Theodore D. Chuang, the federal judge who ruled against President Trump’s revised travel ban Thursday, is himself the son of immigrants and a veteran of President Obama’s Department of Homeland Security.
Chuang, whose parents are from Taiwan, was selected for the court in 2013 as part of a new wave of younger judges nominated by Barack Obama.
Apart from a brief stint at a big Washington law firm Chuang has spent his entire career working in the government, starting out in the Justice Department’s civil rights unit after graduating from Harvard Law School in 1994. In 2009, he began working in the general counsel’s office at DHS.
Chuang’s confirmation in the Senate was not without controversy. An influential Republican Senator accused Chuang of having a role in frustrating Congressional efforts to investigate the death of a U.S. ambassador in Benghazi, Libya, while he was serving on a special assignment at the State Department.
But Chuang had strong support from Maryland’s two Democratic Senators at the time, Ben Cardin and Barbara Mikulski.
“Mr.
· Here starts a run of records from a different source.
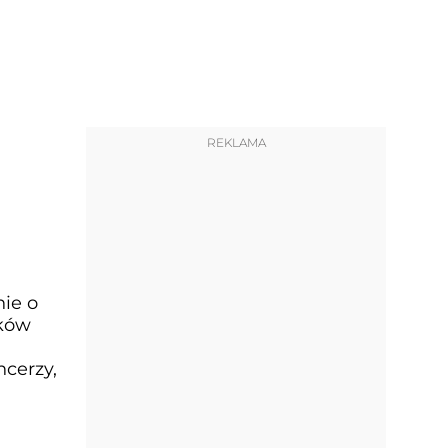
REKLAMA
ie o
tków
ncerzy,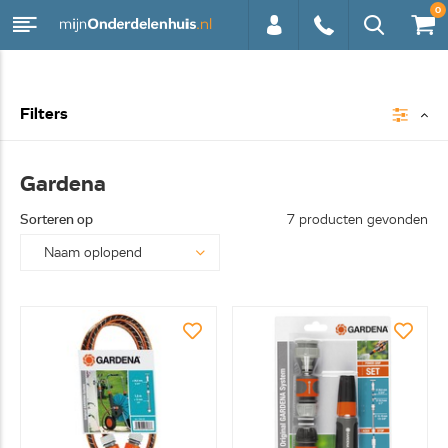
0
0113 -
Filters
250628
Gardena
Sorteren op
7 producten gevonden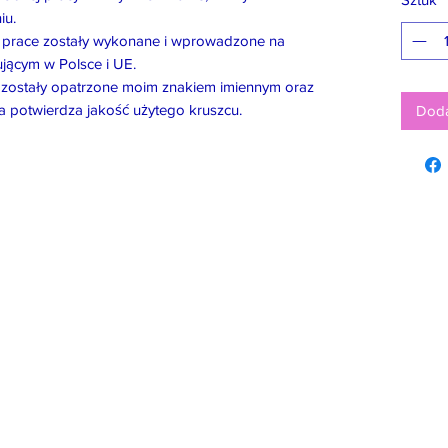
iu.
e prace zostały wykonane i wprowadzone na
jącym w Polsce i UE.
ii, zostały opatrzone moim znakiem imiennym oraz
a potwierdza jakość użytego kruszcu.
Doda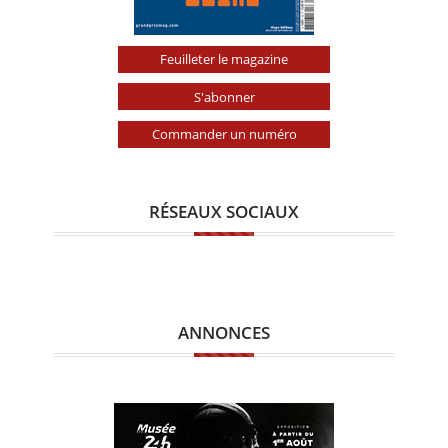
Feuilleter le magazine
S'abonner
Commander un numéro
RÉSEAUX SOCIAUX
ANNONCES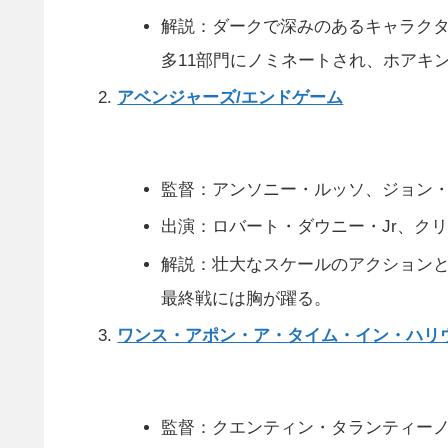
解説：ダークで深みのあるキャラクタ
多11部門にノミネートされ、ホアキ
アベンジャーズ/エンドゲーム
監督：アンソニー・ルッソ、ジョン
出演：ロバート・ダウニー・Jr、ク
解説：壮大なスケールのアクション
最終戦には胸が躍る。
ワンス・アポン・ア・タイム・イン・ハリ
監督：クエンティン・タランティー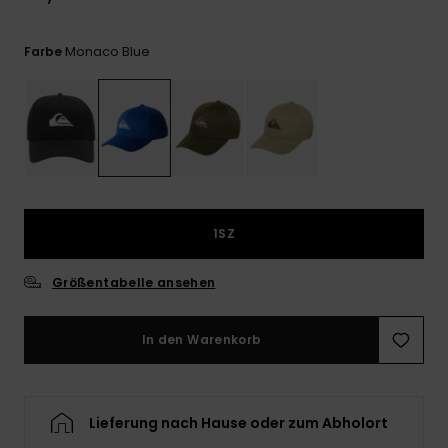
Kontaktformular.
FAQ
Monaco Blue
Farbe
ansehen
1SZ
Größentabelle ansehen
In den Warenkorb
Lieferung nach Hause oder zum Abholort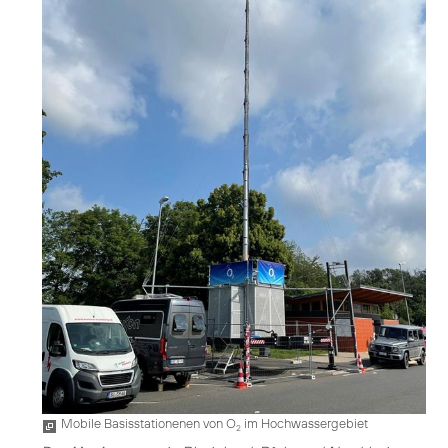
Mobile Basisstationenen von O
im Hochwassergebiet
2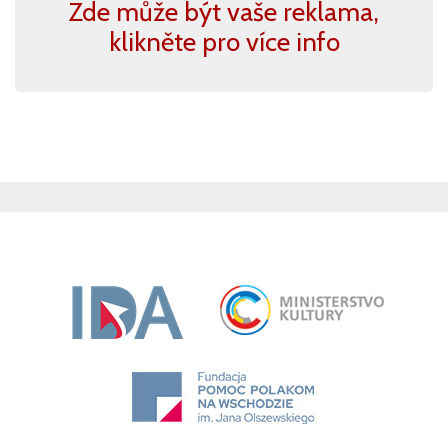
Zde může být vaše reklama,
klikněte pro více info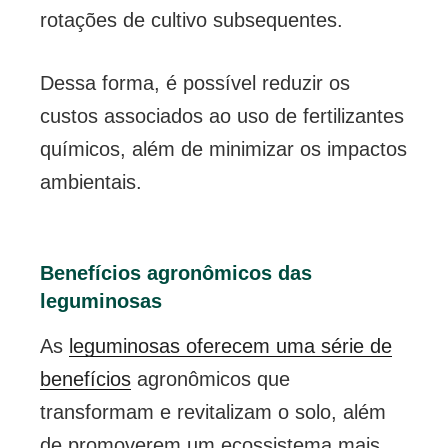
rotações de cultivo subsequentes.
Dessa forma, é possível reduzir os
custos associados ao uso de fertilizantes
químicos, além de minimizar os impactos
ambientais.
Benefícios agronômicos das
leguminosas
As
leguminosas oferecem uma série de
benefícios
agronômicos que
transformam e revitalizam o solo, além
de promoverem um ecossistema mais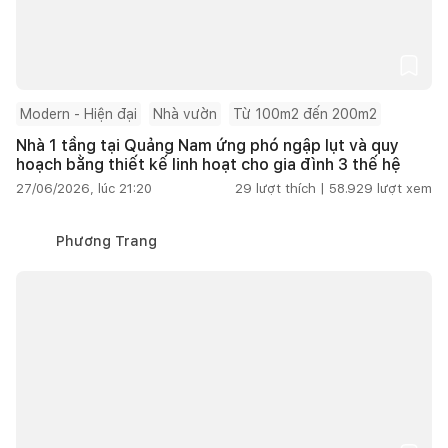
Modern - Hiện đại
Nhà vườn
Từ 100m2 đến 200m2
Nhà 1 tầng tại Quảng Nam ứng phó ngập lụt và quy
hoạch bằng thiết kế linh hoạt cho gia đình 3 thế hệ
27/06/2026, lúc 21:20
29
lượt thích |
58.929
lượt xem
Phương Trang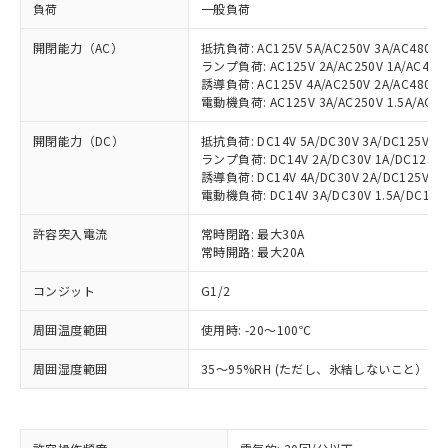
負荷
一般負荷
開閉能力（AC）
抵抗負荷: AC125V 5A/AC250V 3A/AC480V 1
ランプ負荷: AC125V 2A/AC250V 1A/AC480V 
誘導負荷: AC125V 4A/AC250V 2A/AC480V 1
電動機負荷: AC125V 3A/AC250V 1.5A/AC480
開閉能力（DC）
抵抗負荷: DC14V 5A/DC30V 3A/DC125V 0.4
ランプ負荷: DC14V 2A/DC30V 1A/DC125V 0
誘導負荷: DC14V 4A/DC30V 2A/DC125V 0.4
電動機負荷: DC14V 3A/DC30V 1.5A/DC125V 
許容突入電流
常時閉路: 最大30A
常時開路: 最大20A
※1 対応状況
コンジット
G1/2
対応済み：EU RoHS指令（10物質）の
周囲温度範囲
使用時: -20～100℃
非含有に対応した製品が提供可能な商品で
す。
周囲湿度範囲
35～95%RH (ただし、氷結しないこと）
対応予定：EU RoHS指令（10物質）の非含
ご利用条件
有に対応した製品に切り替える予定のある
商品です。
対応予定なし：EU RoHS指令（10物質）の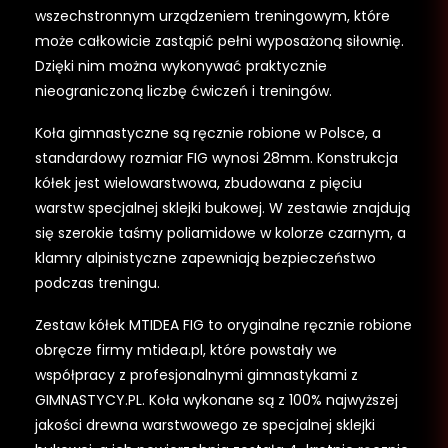
wszechstronnym urządzeniem treningowym, które
może całkowicie zastąpić pełni wyposażoną siłownię.
Dzięki nim można wykonywać praktycznie
nieograniczoną liczbę ćwiczeń i treningów.
Koła gimnastyczne są ręcznie robione w Polsce, a
standardowy rozmiar FIG wynosi 28mm. Konstrukcja
kółek jest wielowarstwowa, zbudowana z pięciu
warstw specjalnej sklejki bukowej. W zestawie znajdują
się szerokie taśmy poliamidowe w kolorze czarnym, a
klamry alpinistyczne zapewniają bezpieczeństwo
podczas treningu.
Zestaw kółek MTIDEA FIG to oryginalne ręcznie robione
obręcze firmy mtidea.pl, które powstały we
współpracy z profesjonalnymi gimnastykami z
GIMNASTYCY.PL. Koła wykonane są z 100% najwyższej
jakości drewna warstwowego ze specjalnej sklejki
Chuang has a broad range of legal experience in all three branches of the federal government, and is the son of immigrants from Taiwan who came to America seeking freedom and a better life for their family,” Cardin said in a statement when Chuang was confirmed.
Chuang was confirmed on a 53-42 vote. Another judge confirmed to the bench in Maryland the same day sailed through 95-0. Federal judges have life terms but typically retire in their 60s or 70s.
Chuang also went to Harvard as an undergraduate and wrote about sports for the Crimson newspaper.
He sits at the court's location in Greenbelt.